I am testing an API that performs complex computations on customer specific data sets interactively. I have designed a generic script that is able to emulate realistic and individualized user requests using a pseudo-randomized approach. Since requests are not pre-generated this script parses the full response body for each request. On top of that I am using our TypeScript Client SDK in the script to interact with the API. This is naturally a slightly more heavy process than just playing back requests, but on the other hand the primary benefit of K6 is that its programmable.
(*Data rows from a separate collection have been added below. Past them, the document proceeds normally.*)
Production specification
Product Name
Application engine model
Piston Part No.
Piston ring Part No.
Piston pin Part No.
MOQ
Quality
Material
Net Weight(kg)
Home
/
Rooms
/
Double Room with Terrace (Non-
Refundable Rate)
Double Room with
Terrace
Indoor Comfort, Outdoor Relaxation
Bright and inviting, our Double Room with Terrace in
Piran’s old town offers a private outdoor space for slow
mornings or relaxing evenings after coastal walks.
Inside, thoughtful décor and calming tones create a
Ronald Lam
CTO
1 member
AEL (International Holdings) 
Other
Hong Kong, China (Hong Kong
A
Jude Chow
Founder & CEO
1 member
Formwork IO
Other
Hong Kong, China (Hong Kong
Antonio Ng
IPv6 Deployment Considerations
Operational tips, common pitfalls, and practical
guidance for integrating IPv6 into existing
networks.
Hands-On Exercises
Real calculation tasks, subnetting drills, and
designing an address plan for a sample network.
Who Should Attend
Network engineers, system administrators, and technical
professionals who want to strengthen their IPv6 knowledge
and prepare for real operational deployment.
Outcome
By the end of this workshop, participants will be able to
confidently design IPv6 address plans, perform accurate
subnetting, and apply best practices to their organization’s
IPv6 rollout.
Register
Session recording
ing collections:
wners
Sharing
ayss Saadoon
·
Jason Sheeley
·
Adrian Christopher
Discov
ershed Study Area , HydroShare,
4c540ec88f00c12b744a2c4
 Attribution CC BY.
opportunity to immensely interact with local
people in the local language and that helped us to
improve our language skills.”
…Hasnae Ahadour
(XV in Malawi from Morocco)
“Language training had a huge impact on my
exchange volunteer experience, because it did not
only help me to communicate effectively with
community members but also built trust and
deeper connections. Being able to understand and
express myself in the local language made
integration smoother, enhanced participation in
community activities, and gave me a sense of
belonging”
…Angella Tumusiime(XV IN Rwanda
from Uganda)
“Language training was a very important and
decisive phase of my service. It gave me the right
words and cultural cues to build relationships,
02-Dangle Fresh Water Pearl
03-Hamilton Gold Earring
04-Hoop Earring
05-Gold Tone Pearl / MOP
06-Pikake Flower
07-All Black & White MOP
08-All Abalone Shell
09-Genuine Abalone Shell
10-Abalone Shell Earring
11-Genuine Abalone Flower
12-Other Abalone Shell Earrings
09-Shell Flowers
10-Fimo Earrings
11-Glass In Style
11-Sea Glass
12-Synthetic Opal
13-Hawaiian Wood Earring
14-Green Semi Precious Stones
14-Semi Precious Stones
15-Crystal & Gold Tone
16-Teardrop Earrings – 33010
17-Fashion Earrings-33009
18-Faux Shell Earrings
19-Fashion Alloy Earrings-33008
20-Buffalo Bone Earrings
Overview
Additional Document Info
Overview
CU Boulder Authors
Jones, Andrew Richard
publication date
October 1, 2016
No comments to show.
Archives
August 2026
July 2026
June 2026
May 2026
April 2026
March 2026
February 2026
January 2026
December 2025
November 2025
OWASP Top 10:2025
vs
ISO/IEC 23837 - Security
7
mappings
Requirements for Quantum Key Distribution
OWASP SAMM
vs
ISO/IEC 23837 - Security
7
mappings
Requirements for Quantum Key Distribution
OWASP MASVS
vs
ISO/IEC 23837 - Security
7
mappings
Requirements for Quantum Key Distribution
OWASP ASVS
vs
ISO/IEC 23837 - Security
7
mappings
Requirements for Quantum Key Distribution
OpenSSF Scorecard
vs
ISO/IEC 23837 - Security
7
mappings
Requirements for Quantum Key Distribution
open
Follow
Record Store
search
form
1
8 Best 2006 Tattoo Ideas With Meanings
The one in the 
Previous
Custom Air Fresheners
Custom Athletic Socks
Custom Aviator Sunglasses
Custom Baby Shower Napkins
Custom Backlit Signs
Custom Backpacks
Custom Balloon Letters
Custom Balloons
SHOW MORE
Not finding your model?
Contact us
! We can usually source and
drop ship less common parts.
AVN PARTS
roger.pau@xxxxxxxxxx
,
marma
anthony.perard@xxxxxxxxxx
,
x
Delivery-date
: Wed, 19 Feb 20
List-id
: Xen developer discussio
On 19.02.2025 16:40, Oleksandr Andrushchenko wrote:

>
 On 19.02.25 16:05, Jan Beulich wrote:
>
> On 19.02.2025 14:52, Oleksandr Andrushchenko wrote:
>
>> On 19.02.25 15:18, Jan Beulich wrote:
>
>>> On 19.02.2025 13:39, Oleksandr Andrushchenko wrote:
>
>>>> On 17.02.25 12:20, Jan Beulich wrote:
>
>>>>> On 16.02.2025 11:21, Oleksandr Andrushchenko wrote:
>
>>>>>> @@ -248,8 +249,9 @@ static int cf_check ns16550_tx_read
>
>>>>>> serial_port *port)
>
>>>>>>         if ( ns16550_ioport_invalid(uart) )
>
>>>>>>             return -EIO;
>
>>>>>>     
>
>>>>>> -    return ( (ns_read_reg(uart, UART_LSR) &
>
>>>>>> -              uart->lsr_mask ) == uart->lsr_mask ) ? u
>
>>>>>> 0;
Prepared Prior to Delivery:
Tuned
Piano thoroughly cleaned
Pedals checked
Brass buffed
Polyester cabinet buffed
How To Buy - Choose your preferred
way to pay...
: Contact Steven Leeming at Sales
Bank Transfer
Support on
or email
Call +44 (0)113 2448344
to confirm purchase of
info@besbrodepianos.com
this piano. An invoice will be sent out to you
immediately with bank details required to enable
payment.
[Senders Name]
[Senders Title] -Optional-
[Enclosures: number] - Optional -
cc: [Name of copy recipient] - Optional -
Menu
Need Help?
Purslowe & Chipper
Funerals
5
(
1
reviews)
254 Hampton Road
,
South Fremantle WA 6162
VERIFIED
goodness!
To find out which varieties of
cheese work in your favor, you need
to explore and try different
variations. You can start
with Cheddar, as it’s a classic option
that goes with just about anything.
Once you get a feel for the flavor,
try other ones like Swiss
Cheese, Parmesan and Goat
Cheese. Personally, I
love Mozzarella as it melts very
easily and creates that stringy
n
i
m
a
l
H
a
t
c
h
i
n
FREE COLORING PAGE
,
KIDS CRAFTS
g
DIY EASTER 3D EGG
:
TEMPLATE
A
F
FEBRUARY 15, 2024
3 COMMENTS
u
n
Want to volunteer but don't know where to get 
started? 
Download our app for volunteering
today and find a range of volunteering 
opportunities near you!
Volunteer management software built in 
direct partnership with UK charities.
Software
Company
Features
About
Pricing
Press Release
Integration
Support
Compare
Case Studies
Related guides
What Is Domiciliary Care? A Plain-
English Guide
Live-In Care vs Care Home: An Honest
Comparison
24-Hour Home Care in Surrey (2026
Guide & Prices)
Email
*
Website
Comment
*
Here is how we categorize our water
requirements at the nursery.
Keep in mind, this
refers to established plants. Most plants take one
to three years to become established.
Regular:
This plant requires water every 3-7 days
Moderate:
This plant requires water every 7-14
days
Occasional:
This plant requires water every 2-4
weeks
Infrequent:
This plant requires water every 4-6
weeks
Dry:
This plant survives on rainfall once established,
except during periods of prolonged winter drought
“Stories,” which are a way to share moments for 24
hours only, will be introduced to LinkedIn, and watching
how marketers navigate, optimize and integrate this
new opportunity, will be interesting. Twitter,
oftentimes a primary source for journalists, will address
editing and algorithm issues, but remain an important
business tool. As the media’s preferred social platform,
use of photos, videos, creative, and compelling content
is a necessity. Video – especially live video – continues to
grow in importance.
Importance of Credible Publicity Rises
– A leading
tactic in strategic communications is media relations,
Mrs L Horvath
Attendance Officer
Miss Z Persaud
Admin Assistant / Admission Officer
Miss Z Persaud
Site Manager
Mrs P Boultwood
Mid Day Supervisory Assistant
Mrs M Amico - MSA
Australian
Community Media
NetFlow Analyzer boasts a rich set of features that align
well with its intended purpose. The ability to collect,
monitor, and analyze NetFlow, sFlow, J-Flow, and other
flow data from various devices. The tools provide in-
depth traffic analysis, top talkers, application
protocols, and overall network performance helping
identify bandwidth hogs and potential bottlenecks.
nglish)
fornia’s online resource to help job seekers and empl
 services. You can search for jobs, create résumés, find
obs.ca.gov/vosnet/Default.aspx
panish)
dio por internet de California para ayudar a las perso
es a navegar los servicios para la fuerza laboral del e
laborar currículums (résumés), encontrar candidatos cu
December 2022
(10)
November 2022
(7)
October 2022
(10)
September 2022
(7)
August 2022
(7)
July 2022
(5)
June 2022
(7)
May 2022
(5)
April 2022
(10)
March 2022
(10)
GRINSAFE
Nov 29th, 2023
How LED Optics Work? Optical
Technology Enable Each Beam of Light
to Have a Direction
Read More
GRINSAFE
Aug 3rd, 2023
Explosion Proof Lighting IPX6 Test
The script sleeps for 1s after sending a request ( because its emulating interactive user behavior ) which I would have hoped would give plenty of time for the load generator to catch a breath.
The final transpiled script is ~1.2 MB. Response bodies can be on the order of 250-300kb (for this particular example, other data sets can go as high as a few MB).
When I run locally, my desktop can easily support for example 30 VUs (using ~10% CPU on a 16 core 5950x and 1.1gb RAM for the k6 process).
If I try the same script in the cloud the load generator only manages to send 1/3 (!) of the requests that my desktop PC sends (greatly skewing results), and I see complaints about CPU usage:
The first spike to 100% occurs already at 5 VUs and at 6+ VUs its stuck at 100% for the remainder I have tried running with the “base” JS compatibility mode, but it does not help.
I assume the problem is that k6 is assuming much more light weight VUs and are allocating too little CPU (and memory)? Is there any way to change this?
If not, are there any things I should try before using our own hardware for load generation instead? Is the problem most like to be the script size, the response size or the little bit of CPU usage for processing a response? (json deserialization seems to avg at 5ms in the cloud (0ms on my desktop), and the bit of logic I have is maybe 2ms).